Monday morning is then spent sending out friend invites, harvesting from friends of friends, and limiting my friends to people I know fairly well here in Wexford. In the process, I find all kinds of promising, energy-filled statements about the Irish situation. In the local facebook world, I can already see the seed energy of a heart-felt public conversation.  Besides the potential for online conversation, facebook will be brilliant for getting people to public meetings.
Meanwhile I’ve put in calls to M, re/ follow-up meeting, and to a fellow named Joe, who can tell me about the process of registering as a candidate, rules of elections, etc. Neither has called back, so I go into town to get groceries. Who do I run into on the street? Why Joe of course. I walk with him for a few minutes, and find out what I needed to know. 

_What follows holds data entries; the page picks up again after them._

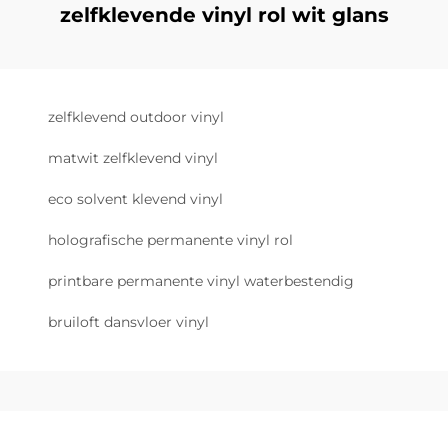
zelfklevende vinyl rol wit glans
zelfklevend outdoor vinyl
matwit zelfklevend vinyl
eco solvent klevend vinyl
holografische permanente vinyl rol
printbare permanente vinyl waterbestendig
bruiloft dansvloer vinyl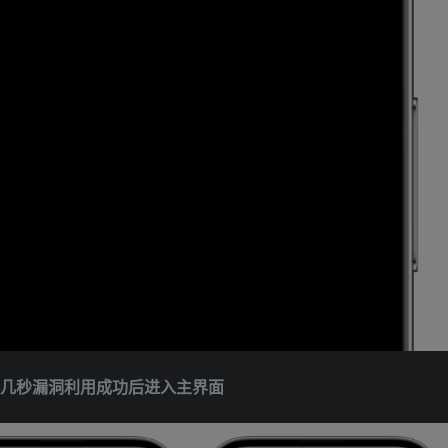
等待几秒漏洞利用成功后进入主界面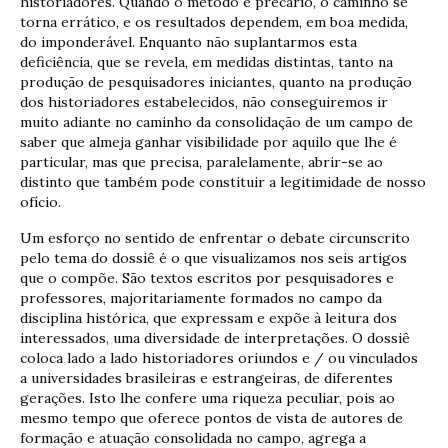
historiadores. Quando o método é precário, o caminho se
torna errático, e os resultados dependem, em boa medida,
do imponderável. Enquanto não suplantarmos esta
deficiência, que se revela, em medidas distintas, tanto na
produção de pesquisadores iniciantes, quanto na produção
dos historiadores estabelecidos, não conseguiremos ir
muito adiante no caminho da consolidação de um campo de
saber que almeja ganhar visibilidade por aquilo que lhe é
particular, mas que precisa, paralelamente, abrir-se ao
distinto que também pode constituir a legitimidade de nosso
ofício.
Um esforço no sentido de enfrentar o debate circunscrito
pelo tema do dossiê é o que visualizamos nos seis artigos
que o compõe. São textos escritos por pesquisadores e
professores, majoritariamente formados no campo da
disciplina histórica, que expressam e expõe à leitura dos
interessados, uma diversidade de interpretações. O dossiê
coloca lado a lado historiadores oriundos e / ou vinculados
a universidades brasileiras e estrangeiras, de diferentes
gerações. Isto lhe confere uma riqueza peculiar, pois ao
mesmo tempo que oferece pontos de vista de autores de
formação e atuação consolidada no campo, agrega a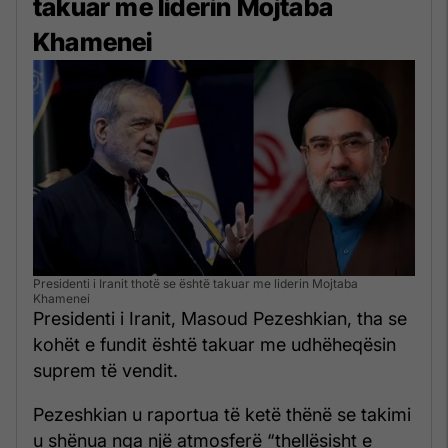
takuar me liderin Mojtaba
Khamenei
Presidenti i Iranit thotë se është takuar me liderin Mojtaba
Khamenei
Presidenti i Iranit, Masoud Pezeshkian, tha se
kohët e fundit është takuar me udhëheqësin
suprem të vendit.
Pezeshkian u raportua të ketë thënë se takimi
u shënua nga një atmosferë “thellësisht e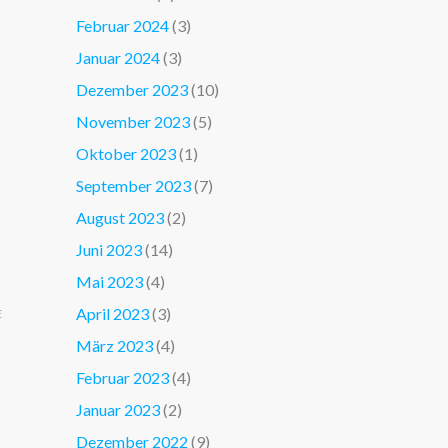
Februar 2024
(3)
Januar 2024
(3)
Dezember 2023
(10)
November 2023
(5)
Oktober 2023
(1)
September 2023
(7)
August 2023
(2)
Juni 2023
(14)
Mai 2023
(4)
April 2023
(3)
E
März 2023
(4)
Februar 2023
(4)
Januar 2023
(2)
Dezember 2022
(9)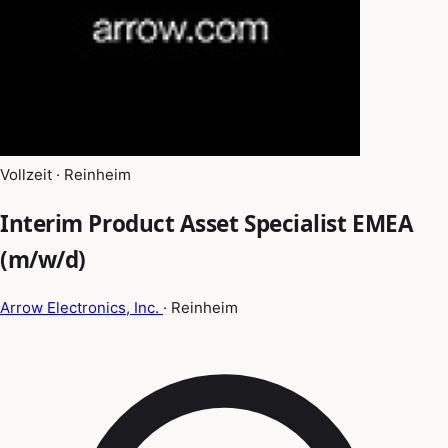
Vollzeit · Reinheim
Interim Product Asset Specialist EMEA
(m/w/d)
Arrow Electronics, Inc.
· Reinheim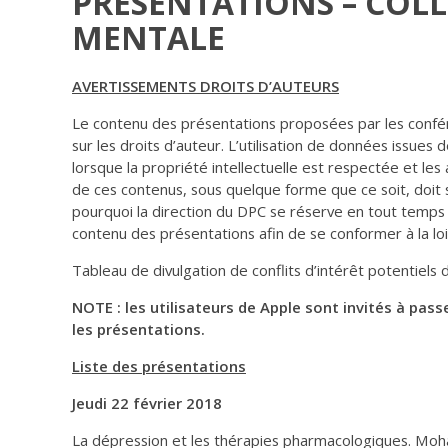
PRÉSENTATIONS – COL
MENTALE
AVERTISSEMENTS DROITS D’AUTEURS
Le contenu des présentations proposées par les confére
sur les droits d’auteur. L’utilisation de données issues d
lorsque la propriété intellectuelle est respectée et les a
de ces contenus, sous quelque forme que ce soit, doit s
pourquoi la direction du DPC se réserve en tout temps 
contenu des présentations afin de se conformer à la loi 
Tableau de divulgation de conflits d’intérêt potentiels 
NOTE : les utilisateurs de Apple sont invités à pas
les présentations.
Liste des présentations
Jeudi 22 février 2018
La dépression et les thérapies pharmacologiques. Mo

Then I turn around to head for the supermarket, and someone calls out, “Richard!”. It is — who else? — M. We sit down for coffee and I talk about a follow-up meeting, and ask her to guess who the mystery candidate is. She guesses correctly the second guess, and eagerly announces she is ‘on board’ the campaign, and will (with help of course) organize the meeting for next week.
That night, last night, E and I met at a mutual friend’s house and we worked on setting up the campaign group on facebook. It’s there now, with a photo, a brief statement of purpose, a great little hard-hitting video on the banks, and I posted an initial discussion thread, calling for Irish sovereignty — a Nation Once Again. We agreed that the campaign has now officially been launched, in a sense, although next week’s meeting will be the launch in a bigger sense.
All of that in in just four serendipity-filled days. And last night the government announced the elections will most likely be on Feb 25, exactly one month from now. 
The media will be full of campaign rhetoric, and everyone’s frustration and disgust are already aroused. No one’s buying the rhetoric from any of the major parties, so frustration will get more intense during the campaign. Everyone seems to be thinking in terms of ‘clean sweep needed’, ‘get rid of all the bastards’, and folks in the audience are even saying as much on mainstream TV panel shows. I think people will welcome a chance to express themselves and discuss with one another in a non-paritsan environment. 
I can’t help feeling that this is the time and this is the place, that ‘our chance has come’, to make a difference. Our chance, as ordinary people in a community, to help create a new kind of political process. A process rooted in community conversation, and carried to the capital by representatives who have been part of that conversation, and who are beholden to no one but their friends and neighbors and larger community. 
If E wins, which we all know is a long shot, we enter level 2 of the engagement game, which will be a welcome challenge to face. But winning isn’t the main point of the exercise. The main point is to ride the wave of the intense energy and frustration of the brief campaign period, and channel that into facilitating an awakening of community political consciousness. The Shock Doctrine can work for us too: a time of crisis provides an opportunity to do what usually can’t be done.